Alaska’s HAARP Facility Once Again Open for Business
The High Frequency Active Auroral Research Program (HAARP) in Gakona, Alaska, will soon undertake its first scientific research campaigns since the facility was taken over by the University of Alaska Fairbanks (UAF) Geophysical Institute 18 months ago. Among the investigators is UAF Researcher Chris Fallen, KL3WX, who will be working under a National Science Foundation grant, “RAPID: Spatiotemporal Evolution of Radio-Induced Aurora.” Fallen says the HAARP transmissions will take place within the facility’s transmitter tuning range of 2.7 to 10 MHz and should be audible outside of Alaska and may even produce visible effects within the state.
Fallen's experiments will be carried out February 19-22.
“This time my experiments will largely focus on artificial radio-induced airglow that potentially can be photographed from nearly anywhere in Alaska — weather permitting,” Fallen told ARRL. “I plan to start and stop each experiment block with an audio Luxembourg-style broadcast — transmitting two amplitude-modulated carrier waves at different frequencies separated by about 1 MHz, with the resulting skywave signal being a mix of both frequencies.”
Fallen said that he has prior success reproducing the “Luxembourg effect” using two DTMF tones. “But this time, I have a short simple musical composition recorded by a local musician,” he said. “It was composed specifically to take advantage of the Luxembourg effect.”
According to UAF, Fallen, an assistant research professor in space physics, will create an “artificial aurora” that can be photographed with a sensitive camera within Alaska.
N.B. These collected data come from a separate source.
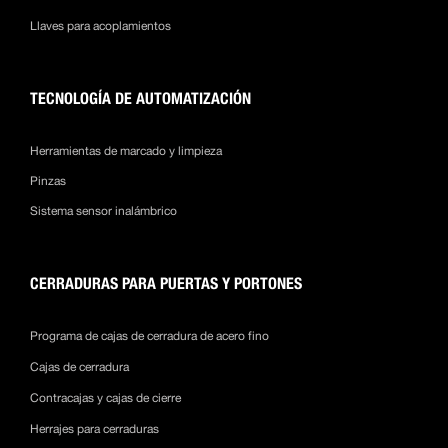
Llaves para acoplamientos
TECNOLOGÍA DE AUTOMATIZACIÓN
Herramientas de marcado y limpieza
Pinzas
Sistema sensor inalámbrico
CERRADURAS PARA PUERTAS Y PORTONES
Programa de cajas de cerradura de acero fino
Cajas de cerradura
Contracajas y cajas de cierre
Herrajes para cerraduras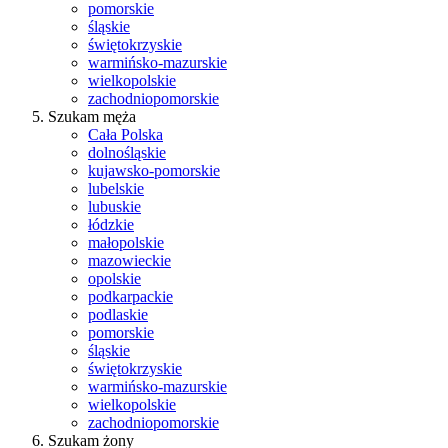
pomorskie
śląskie
świętokrzyskie
warmińsko-mazurskie
wielkopolskie
zachodniopomorskie
Szukam męża
Cała Polska
dolnośląskie
kujawsko-pomorskie
lubelskie
lubuskie
łódzkie
małopolskie
mazowieckie
opolskie
podkarpackie
podlaskie
pomorskie
śląskie
świętokrzyskie
warmińsko-mazurskie
wielkopolskie
zachodniopomorskie
Szukam żony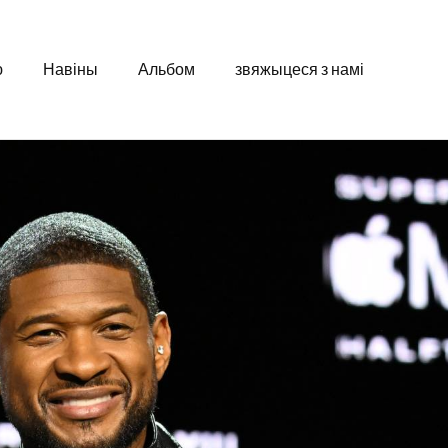
ю
Навіны
Альбом
звяжыцеся з намі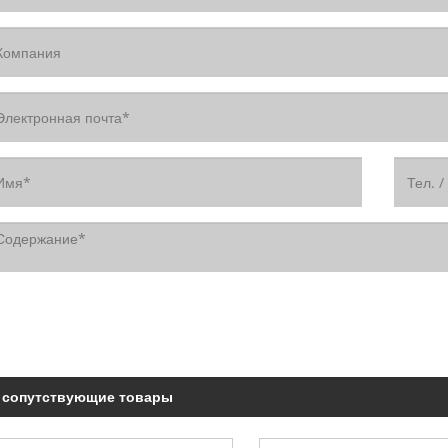
сопутствующие товары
The phenomenon has been created in the past above HAARP during certain types of transmissions.
Just which HF frequencies Fallen will use won’t be determined until shortly before he begins his research. “The specific frequency chosen during a particular experiment depends on the experiment’s objectives, FCC regulations, and ionospheric conditions at the time,” Fallen explained. He will use ionosonde data to guide frequency selection.
In an explanatory blog, Fallen explains that HAARP scientists use the ionosonde to estimate two important parameters: (1) the amount of low-level ionosphere D-region HF radio absorption that frequently occurs due to natural, but not well understood, processes that prevent HAARP radio wave energy from reaching the higher ionosphere E and F regions; and, (2) the ionosphere vertical “critical frequency” [sometimes referred to as foF2], above which any radio transmissions pass through the ionosphere into space rather than being reflected or absorbed.”
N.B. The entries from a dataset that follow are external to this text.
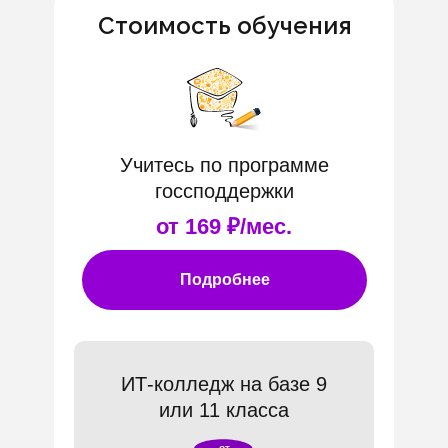
Стоимость обучения
Учитесь по программе
госсподдержки
от 169 ₽/мес.
Подробнее
ИТ-колледж на базе 9
или 11 класса
от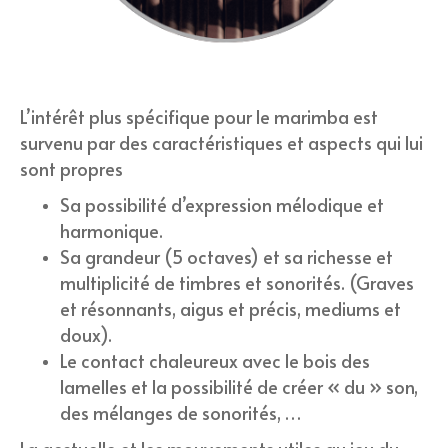
L’intérêt plus spécifique pour le marimba est
survenu par des caractéristiques et aspects qui lui
sont propres
Sa possibilité d’expression mélodique et
harmonique.
Sa grandeur (5 octaves) et sa richesse et
multiplicité de timbres et sonorités. (Graves
et résonnants, aigus et précis, mediums et
doux).
Le contact chaleureux avec le bois des
lamelles et la possibilité de créer « du » son,
des mélanges de sonorités, …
Fallen said experiment times and frequencies for his airglow and Luxembourg experiments will be updated on his blog and on his Twitter account linked in the blog. He encourages radio amateurs and SWLs to record the events they hear and post reports to social media or e-mail him.
Built and operated by the US Air Force until August 2015, HAARP includes a 40-acre grid of antennas and a very high-power array of HF transmitters to conduct ionospheric research. Scientists later this month will use HAARP to conduct other experiments that will include a study of atmospheric effects on satellite-to-ground communications and over-the-horizon radar experiments.